**Input data:**
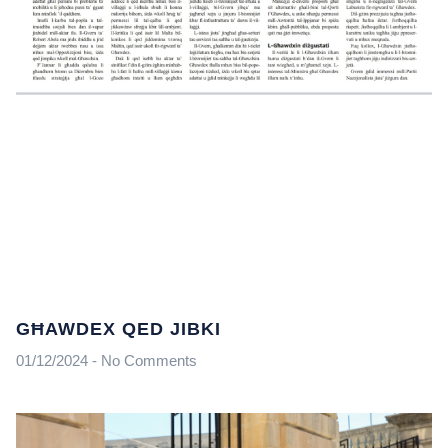
GĦAWDEX QED JIBKI
01/12/2024
No Comments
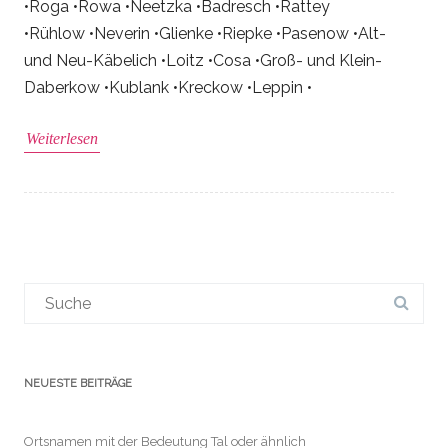
•Roga •Rowa •Neetzka •Badresch •Rattey
•Rühlow •Neverin •Glienke •Riepke •Pasenow •Alt-
und Neu-Käbelich •Loitz •Cosa •Groß- und Klein-
Daberkow •Kublank •Kreckow •Leppin •
Weiterlesen
Suchergebnis
für:
NEUESTE BEITRÄGE
Ortsnamen mit der Bedeutung Tal oder ähnlich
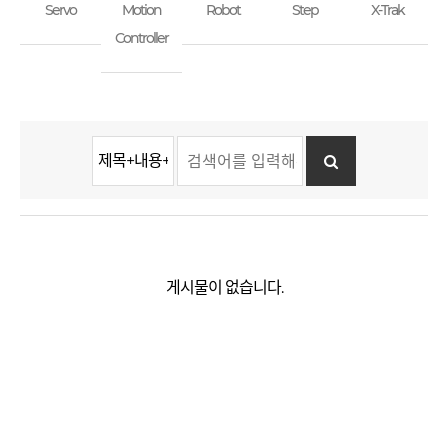
Servo
Motion
Robot
Step
X-Trak
Controller
게시물이 없습니다.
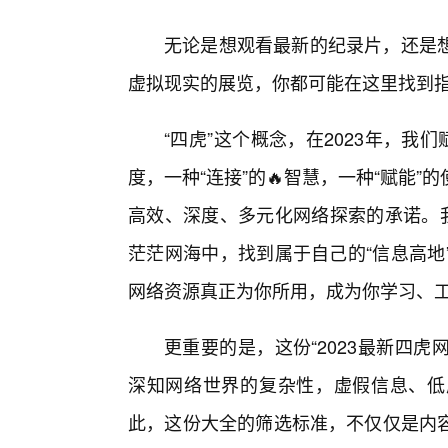
无论是想观看最新的纪录片，还是
虚拟现实的展览，你都可能在这里找到
“四虎”这个概念，在2023年，我
度，一种“连接”的🔥智慧，一种“赋能
高效、深度、多元化网络探索的承诺。我
茫茫网海中，找到属于自己的“信息高地
网络资源真正为你所用，成为你学习、工
更重要的是，这份“2023最新四虎
深知网络世界的复杂性，虚假信息、低
此，这份大全的筛选标准，不仅仅是内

**Exercise:** Your answer must be an exact copy of the lines from the one with "Ortsnamen mit der Bedeutung Tal oder ähnlich" through the final line of the data, both included, without any pictures.

**Response:**
Ortsnamen mit der Bedeutung Tal oder ähnlich
Servo
Motion
Robot
Step
X-Trak
Controller
게시물이 없습니다.
无论是想观看最新的纪录片，还是
虚拟现实的展览，你都可能在这里找到
“四虎”这个概念，在2023年，我
度，一种“连接”的🔥智慧，一种“赋能
高效、深度、多元化网络探索的承诺。我
茫茫网海中，找到属于自己的“信息高地
网络资源真正为你所用，成为你学习、工
更重要的是，这份“2023最新四虎
深知网络世界的复杂性，虚假信息、低
此，这份大全的筛选标准，不仅仅是内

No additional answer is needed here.